▶ [ENTRIES SUPPLIED]:
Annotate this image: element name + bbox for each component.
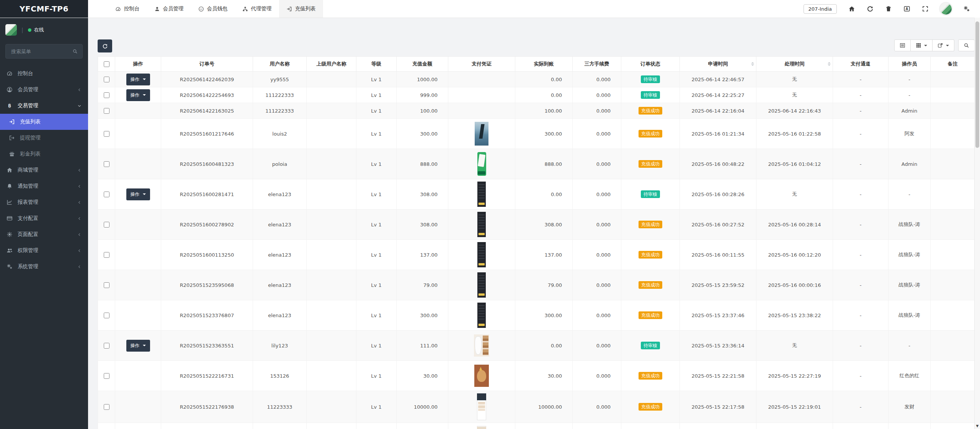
tab-member-mgmt[interactable]: 会员管理 (147, 0, 191, 18)
column-header-process_time[interactable]: 处理时间 (756, 57, 833, 72)
gears-icon (963, 5, 970, 12)
payment-voucher-image[interactable] (477, 272, 486, 298)
row-action-button[interactable]: 操作 (126, 89, 150, 101)
menu-search-input[interactable] (10, 48, 72, 55)
sort-icon[interactable] (828, 62, 831, 66)
status-badge: 充值成功 (639, 160, 662, 168)
row-checkbox[interactable] (104, 161, 109, 167)
row-checkbox[interactable] (104, 373, 109, 379)
sidebar-toggle-button[interactable] (88, 0, 108, 18)
user-avatar[interactable] (5, 24, 17, 36)
tab-label: 会员钱包 (207, 5, 228, 12)
region-selector-button[interactable]: 207-India (804, 4, 837, 14)
tab-dashboard[interactable]: 控制台 (108, 0, 147, 18)
row-action-button[interactable]: 操作 (126, 340, 150, 352)
user-avatar[interactable] (940, 3, 952, 15)
sidebar-item-recharge-list[interactable]: 充值列表 (0, 114, 88, 130)
sidebar-item-bonus-list[interactable]: 彩金列表 (0, 146, 88, 162)
cell-remark (931, 87, 975, 103)
row-checkbox[interactable] (104, 343, 109, 349)
row-checkbox[interactable] (104, 108, 109, 114)
sidebar-item-pay-config[interactable]: 支付配置 (0, 210, 88, 226)
select-all-checkbox[interactable] (104, 61, 109, 67)
payment-voucher-image[interactable] (475, 122, 488, 146)
row-checkbox[interactable] (104, 92, 109, 98)
export-button[interactable] (933, 39, 954, 51)
column-label: 实际到账 (534, 61, 554, 67)
cell-process-time: 2025-05-16 01:04:12 (756, 149, 833, 179)
cell-fee: 0.000 (573, 149, 621, 179)
cell-amount: 137.00 (397, 240, 448, 270)
row-checkbox[interactable] (104, 77, 109, 82)
row-action-button[interactable]: 操作 (126, 74, 150, 85)
cell-channel: - (833, 179, 889, 210)
cell-level: Lv 1 (356, 270, 397, 300)
scrollbar-thumb[interactable] (975, 21, 979, 148)
vertical-scrollbar[interactable]: ▼ (974, 18, 980, 429)
tab-recharge-list[interactable]: 充值列表 (279, 0, 323, 18)
sidebar-item-notice-mgmt[interactable]: 通知管理 (0, 178, 88, 194)
cell-channel: - (833, 240, 889, 270)
topbar-fullscreen-button[interactable] (922, 5, 929, 12)
status-badge: 充值成功 (639, 130, 662, 138)
topbar-settings-button[interactable] (963, 5, 970, 12)
row-checkbox[interactable] (104, 404, 109, 410)
topbar-right: 207-India A (804, 0, 980, 18)
tab-member-wallet[interactable]: cc会员钱包 (191, 0, 235, 18)
topbar-trash-button[interactable] (885, 5, 892, 12)
cell-status: 充值成功 (621, 103, 680, 119)
sidebar-item-trade-mgmt[interactable]: B交易管理 (0, 98, 88, 114)
payment-voucher-image[interactable] (477, 242, 486, 267)
topbar-refresh-button[interactable] (867, 5, 874, 12)
payment-voucher-image[interactable] (477, 426, 486, 429)
cell-status: 待审核 (621, 72, 680, 87)
cell-level: Lv 1 (356, 103, 397, 119)
topbar-home-button[interactable] (848, 5, 855, 12)
sidebar-item-system-mgmt[interactable]: 系统管理 (0, 259, 88, 275)
sidebar-item-member-mgmt[interactable]: 会员管理 (0, 82, 88, 98)
sidebar-item-label: 支付配置 (18, 215, 38, 222)
payment-voucher-image[interactable] (477, 393, 486, 420)
cell-apply-time: 2025-05-16 00:11:55 (680, 240, 756, 270)
scrollbar-down-arrow-icon[interactable]: ▼ (975, 424, 980, 428)
cell-parent (307, 240, 356, 270)
cell-voucher (448, 391, 515, 423)
payment-voucher-image[interactable] (477, 182, 486, 207)
cell-order-no: R2025061422462039 (161, 72, 253, 87)
cell-fee: 0.000 (573, 391, 621, 423)
status-badge: 待审核 (641, 75, 660, 83)
topbar-language-button[interactable]: A (903, 5, 910, 12)
grid-view-button[interactable] (911, 39, 933, 51)
tab-agent-mgmt[interactable]: 代理管理 (235, 0, 279, 18)
row-action-button[interactable]: 操作 (126, 188, 150, 200)
row-checkbox[interactable] (104, 192, 109, 197)
row-checkbox[interactable] (104, 313, 109, 318)
chevron-left-icon (77, 265, 82, 269)
sidebar-item-withdraw-mgmt[interactable]: 提现管理 (0, 130, 88, 146)
column-header-apply_time[interactable]: 申请时间 (680, 57, 756, 72)
cell-apply-time: 2025-05-15 22:21:58 (680, 361, 756, 391)
sidebar-item-mall-mgmt[interactable]: 商城管理 (0, 162, 88, 178)
payment-voucher-image[interactable] (474, 365, 489, 387)
table-search-button[interactable] (958, 39, 975, 51)
sidebar-item-page-config[interactable]: 页面配置 (0, 226, 88, 242)
list-view-button[interactable] (894, 39, 911, 51)
sidebar-item-dashboard[interactable]: 控制台 (0, 65, 88, 82)
sidebar-item-perm-mgmt[interactable]: 权限管理 (0, 242, 88, 259)
action-label: 操作 (131, 92, 140, 98)
row-checkbox[interactable] (104, 222, 109, 228)
sort-icon[interactable] (751, 62, 754, 66)
sidebar-item-report-mgmt[interactable]: 报表管理 (0, 194, 88, 210)
row-checkbox[interactable] (104, 282, 109, 288)
payment-voucher-image[interactable] (477, 152, 486, 176)
column-label: 充值金额 (412, 61, 432, 67)
row-checkbox[interactable] (104, 131, 109, 137)
cell-remark (931, 240, 975, 270)
payment-voucher-image[interactable] (474, 334, 489, 357)
row-checkbox[interactable] (104, 252, 109, 258)
cell-level: Lv 1 (356, 240, 397, 270)
payment-voucher-image[interactable] (477, 303, 486, 328)
payment-voucher-image[interactable] (477, 212, 486, 237)
refresh-table-button[interactable] (98, 39, 112, 52)
action-label: 操作 (131, 342, 140, 349)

▶ [INSTRUCTIONS TO FOLLOW]:
Filter the lines above, keeping each one that contains the string "refresh".

▶ [EXPECTED ANSWER]:
topbar-refresh-button[interactable] (867, 5, 874, 12)
refresh-table-button[interactable] (98, 39, 112, 52)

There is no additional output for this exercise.